■ **About this exercise**: The records that follow must be reproduced in full, exactly as written.

■ **Records for the task**:
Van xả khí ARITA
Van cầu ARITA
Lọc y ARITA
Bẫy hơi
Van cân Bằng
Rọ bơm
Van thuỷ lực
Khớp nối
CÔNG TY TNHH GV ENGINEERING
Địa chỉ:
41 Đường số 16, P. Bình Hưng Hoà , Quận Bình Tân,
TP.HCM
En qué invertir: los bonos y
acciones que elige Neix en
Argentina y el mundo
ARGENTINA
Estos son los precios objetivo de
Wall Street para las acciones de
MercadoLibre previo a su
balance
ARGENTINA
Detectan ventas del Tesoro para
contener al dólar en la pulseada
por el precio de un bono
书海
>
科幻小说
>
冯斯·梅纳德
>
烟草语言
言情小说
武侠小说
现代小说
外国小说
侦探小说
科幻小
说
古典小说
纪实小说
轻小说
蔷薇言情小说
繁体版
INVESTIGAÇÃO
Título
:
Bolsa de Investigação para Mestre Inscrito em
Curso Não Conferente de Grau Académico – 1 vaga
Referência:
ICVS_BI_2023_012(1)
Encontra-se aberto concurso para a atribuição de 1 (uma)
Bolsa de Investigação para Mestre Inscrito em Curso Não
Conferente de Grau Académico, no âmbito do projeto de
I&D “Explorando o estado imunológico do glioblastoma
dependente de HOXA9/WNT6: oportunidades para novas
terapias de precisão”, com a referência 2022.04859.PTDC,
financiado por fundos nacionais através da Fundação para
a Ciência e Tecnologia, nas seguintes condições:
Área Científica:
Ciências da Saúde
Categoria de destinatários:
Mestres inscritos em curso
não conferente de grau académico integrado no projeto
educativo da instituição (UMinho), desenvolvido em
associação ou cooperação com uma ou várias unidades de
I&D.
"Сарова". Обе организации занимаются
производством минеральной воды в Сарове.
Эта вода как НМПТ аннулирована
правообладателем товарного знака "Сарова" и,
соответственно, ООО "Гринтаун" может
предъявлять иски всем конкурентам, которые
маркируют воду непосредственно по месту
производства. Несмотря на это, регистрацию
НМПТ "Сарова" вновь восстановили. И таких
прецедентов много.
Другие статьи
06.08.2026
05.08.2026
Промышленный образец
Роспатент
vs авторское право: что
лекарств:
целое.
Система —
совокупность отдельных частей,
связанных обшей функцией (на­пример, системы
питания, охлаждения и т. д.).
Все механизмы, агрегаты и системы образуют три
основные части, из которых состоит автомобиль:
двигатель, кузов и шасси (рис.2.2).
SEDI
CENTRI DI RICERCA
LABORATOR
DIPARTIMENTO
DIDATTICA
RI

■ **Answer to this problem**:
Van xả khí ARITA
Van cầu ARITA
Lọc y ARITA
Bẫy hơi
Van cân Bằng
Rọ bơm
Van thuỷ lực
Khớp nối
CÔNG TY TNHH GV ENGINEERING
Địa chỉ:
41 Đường số 16, P. Bình Hưng Hoà , Quận Bình Tân,
TP.HCM
En qué invertir: los bonos y
acciones que elige Neix en
Argentina y el mundo
ARGENTINA
Estos son los precios objetivo de
Wall Street para las acciones de
MercadoLibre previo a su
balance
ARGENTINA
Detectan ventas del Tesoro para
contener al dólar en la pulseada
por el precio de un bono
书海
>
科幻小说
>
冯斯·梅纳德
>
烟草语言
言情小说
武侠小说
现代小说
外国小说
侦探小说
科幻小
说
古典小说
纪实小说
轻小说
蔷薇言情小说
繁体版
INVESTIGAÇÃO
Título
:
Bolsa de Investigação para Mestre Inscrito em
Curso Não Conferente de Grau Académico – 1 vaga
Referência:
ICVS_BI_2023_012(1)
Encontra-se aberto concurso para a atribuição de 1 (uma)
Bolsa de Investigação para Mestre Inscrito em Curso Não
Conferente de Grau Académico, no âmbito do projeto de
I&D “Explorando o estado imunológico do glioblastoma
dependente de HOXA9/WNT6: oportunidades para novas
terapias de precisão”, com a referência 2022.04859.PTDC,
financiado por fundos nacionais através da Fundação para
a Ciência e Tecnologia, nas seguintes condições:
Área Científica:
Ciências da Saúde
Categoria de destinatários:
Mestres inscritos em curso
não conferente de grau académico integrado no projeto
educativo da instituição (UMinho), desenvolvido em
associação ou cooperação com uma ou várias unidades de
I&D.
"Сарова". Обе организации занимаются
производством минеральной воды в Сарове.
Эта вода как НМПТ аннулирована
правообладателем товарного знака "Сарова" и,
соответственно, ООО "Гринтаун" может
предъявлять иски всем конкурентам, которые
маркируют воду непосредственно по месту
производства. Несмотря на это, регистрацию
НМПТ "Сарова" вновь восстановили. И таких
прецедентов много.
Другие статьи
06.08.2026
05.08.2026
Промышленный образец
Роспатент
vs авторское право: что
лекарств:
целое.
Система —
совокупность отдельных частей,
связанных обшей функцией (на­пример, системы
питания, охлаждения и т. д.).
Все механизмы, агрегаты и системы образуют три
основные части, из которых состоит автомобиль:
двигатель, кузов и шасси (рис.2.2).
SEDI
CENTRI DI RICERCA
LABORATOR
DIPARTIMENTO
DIDATTICA
RI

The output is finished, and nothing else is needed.